Task directions » Check each line below for the word "General" and give the count alone.

Stored data »
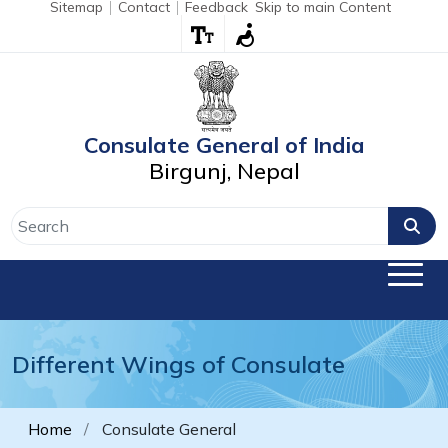
Sitemap
Contact
Feedback
Skip to main Content
Consulate General of India
Birgunj, Nepal
Different Wings of Consulate
Home
Consulate General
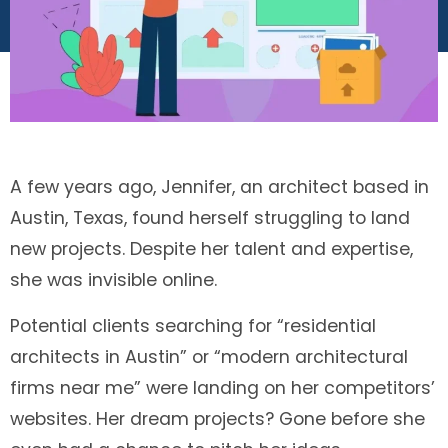
A few years ago, Jennifer, an architect based in
Austin, Texas, found herself struggling to land
new projects. Despite her talent and expertise,
she was invisible online.
Potential clients searching for “residential
architects in Austin” or “modern architectural
firms near me” were landing on her competitors’
websites. Her dream projects? Gone before she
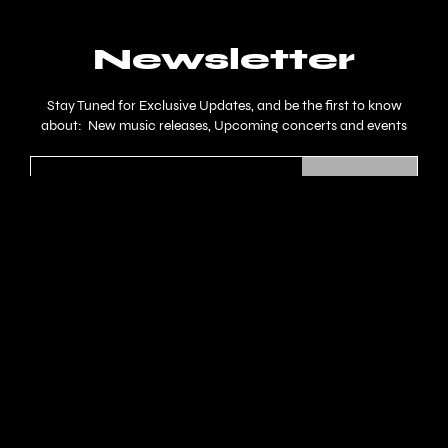
Newsletter
Stay Tuned for Exclusive Updates, and be the first to know
about: New music releases, Upcoming concerts and events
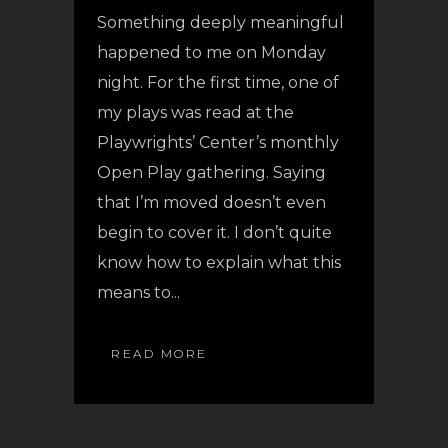
Something deeply meaningful
happened to me on Monday
night. For the first time, one of
my plays was read at the
Playwrights’ Center’s monthly
Open Play gathering. Saying
that I’m moved doesn’t even
begin to cover it. I don’t quite
know how to explain what this
means to...
READ MORE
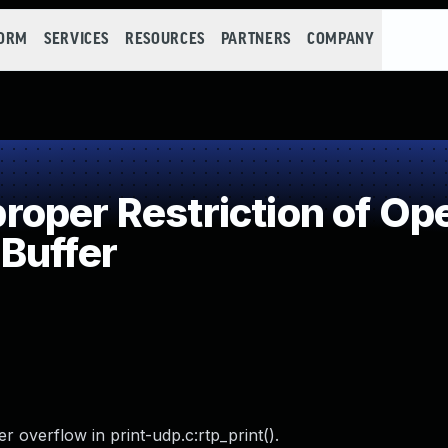
FORM
SERVICES
RESOURCES
PARTNERS
COMPANY
per Restriction of Ope
Buffer
 overflow in print-udp.c:rtp_print().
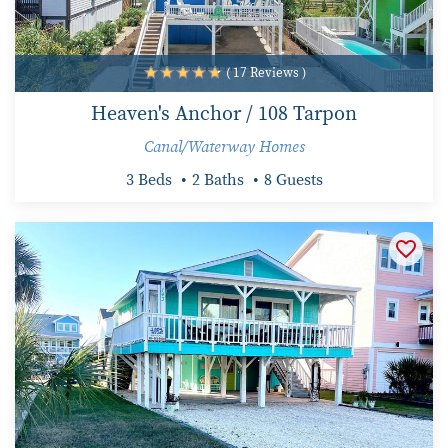
( 17 Reviews )
Heaven's Anchor / 108 Tarpon
Canal/Waterway Homes
3 Beds
2 Baths
8 Guests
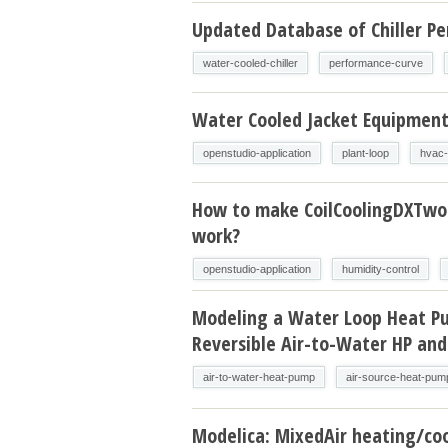
Updated Database of Chiller P
water-cooled-chiller
performance-curve
Water Cooled Jacket Equipmen
openstudio-application
plant-loop
hvac-
How to make CoilCoolingDXTw
work?
openstudio-application
humidity-control
Modeling a Water Loop Heat P
Reversible Air-to-Water HP and
air-to-water-heat-pump
air-source-heat-pum
Modelica: MixedAir heating/coo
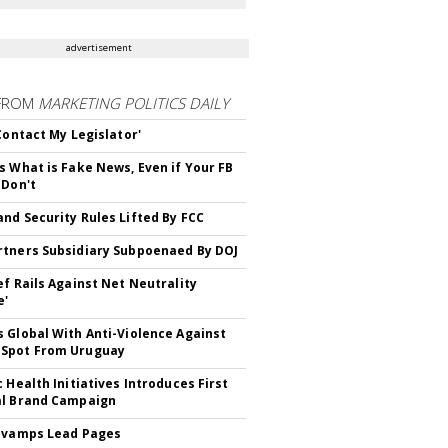
advertisement
FROM
MARKETING POLITICS DAILY
 Contact My Legislator'
s What is Fake News, Even if Your FB
 Don't
nd Security Rules Lifted By FCC
tners Subsidiary Subpoenaed By DOJ
ef Rails Against Net Neutrality
e'
 Global With Anti-Violence Against
Spot From Uruguay
c Health Initiatives Introduces First
al Brand Campaign
evamps Lead Pages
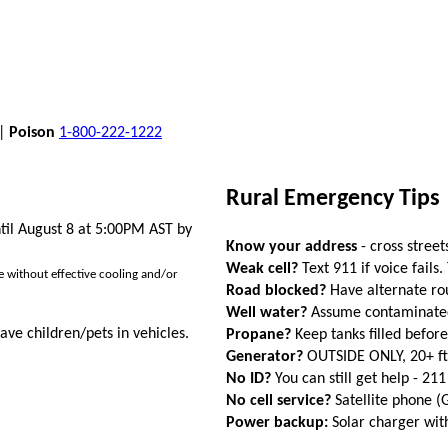
 |
Poison
1-800-222-1222
Rural Emergency Tips
til August 8 at 5:00PM AST by
Know your address
- cross street
Weak cell?
Text 911 if voice fails.
ose without effective cooling and/or
Road blocked?
Have alternate ro
Well water?
Assume contaminated a
ave children/pets in vehicles.
Propane?
Keep tanks filled befor
Generator?
OUTSIDE ONLY, 20+ f
No ID?
You can still get help - 211
No cell service?
Satellite phone 
Power backup:
Solar charger wi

Task result » 2